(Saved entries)
##########

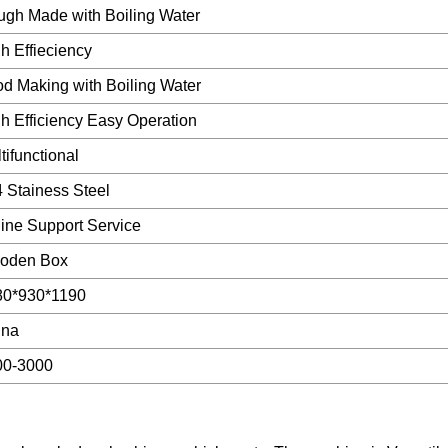
gh Made with Boiling Water
h Effieciency
d Making with Boiling Water
h Efficiency Easy Operation
tifunctional
 Stainess Steel
ine Support Service
oden Box
80*930*1190
ina
00-3000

##########

### What this task involves
The lines beginning with the one that holds "tifunctional" and ending with the last line of the data above are to be reproduced exactly, and nothing else.

### Task output
tifunctional
 Stainess Steel
ine Support Service
oden Box
80*930*1190
ina
00-3000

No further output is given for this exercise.